[Directions]: The records that follow must be repeated exactly, minus the images.

[Supplied records]:
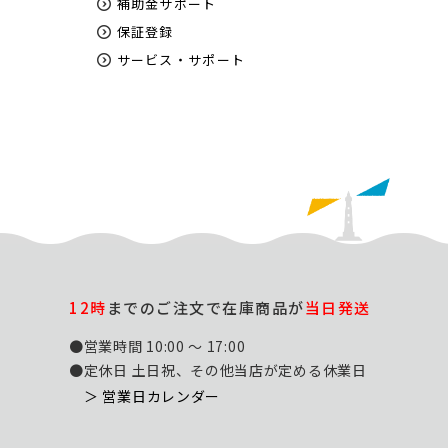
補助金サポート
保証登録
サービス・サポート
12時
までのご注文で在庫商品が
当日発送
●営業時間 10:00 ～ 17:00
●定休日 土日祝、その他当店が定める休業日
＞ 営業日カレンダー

[Answer box]:
補助金サポート
保証登録
サービス・サポート
12時
までのご注文で在庫商品が
当日発送
●営業時間 10:00 ～ 17:00
●定休日 土日祝、その他当店が定める休業日
＞ 営業日カレンダー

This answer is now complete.